# Fruit fly odor control?



## Marc (Feb 3, 2008)

I am finally having good results raising fruitflies. Problem is now at around day 15 or 16 they start to smell. So a couple of days ago I put the FF cultures into a large plastic bin on top of a water filled plastic container that has a aquarium heater in it. (Keeps the FF containers about 74 all the time) As I am trying to control odor. Took the lid off the FF plastic container the FF are in today and noticed it was moist inside. Just slightly. Production in the FF containers is down too. Odor is in full force though. Any thoughts or suggestions please?

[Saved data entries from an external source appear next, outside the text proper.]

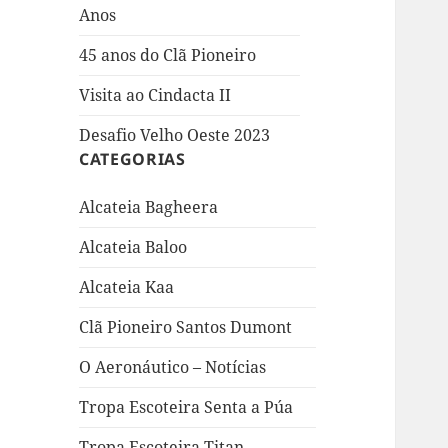
Anos
45 anos do Clã Pioneiro
Visita ao Cindacta II
Desafio Velho Oeste 2023
CATEGORIAS
Alcateia Bagheera
Alcateia Baloo
Alcateia Kaa
Clã Pioneiro Santos Dumont
O Aeronáutico – Notícias
Tropa Escoteira Senta a Púa
Tropa Escoteira Titan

I have about 8 containers all at the same stage and feed out of them every day. Could be excess FF dieing in the containers, but since I feed out of at least 6 containers daily, I am thinking this is not the problem. Does anyone else have an odor problem? I don't want to spouse to kick my frogs and I out of the house! Plastic storage container has no air holes in it. I am using Black Jungle FF media. Great stuff and no mold problems. Also I get huge FF blooms from using this medium. So got rid of the mold and now have a smelly culture. FF were all fine and breeding good in this medium. Actually still getting good FF production.

Help me out here please!


----------



## Ronm (Oct 1, 2006)

Same problem over here. I place the jarrs in a closed kabinet. Still smelly, but it doesn't go through the entyre house.
Ron


----------



## Shade71 (May 27, 2008)

Try sprinkling fresh yeast on top.
When I make my own culture it's made from fruit and stuff and it doesn't really stink. It smells kinda of stale and yeasty as it gets older but nothing too rancid.
On occasion I'll buy a new culture from a local pet store (when I've been lazy about keeping my own going). 
I don't know what he uses but it smells like death as it gets older. 
Produces well though.
A couple days ago I was desperate to kill the odour and sprinkled some fresh yeast on top... it made a huge difference. 
I'm not sure if it'll affect production, but I can't see why it would.


----------



## Shade71 (May 27, 2008)

I guess I should say I used "Active Dry Yeast".
I was reading some other posts and apparently different yeasts do different things.


----------



## Devanny (Jul 11, 2008)

I had the same problem a few days ago, the smell was real bad i bought a plastic tray sprinkled it with ground cinamon powder and the smell isnt noticible as much as before.


----------



## kyle1745 (Feb 15, 2004)

Cabinet... or cheap sterlite box\drawers.


----------



## elmoisfive (Dec 31, 2004)

Add a small amount of honey to the dry mix in each container before addition of water. In addition to acting as an antimicrobial agent, it reduces the smell substantially. 

Bill


----------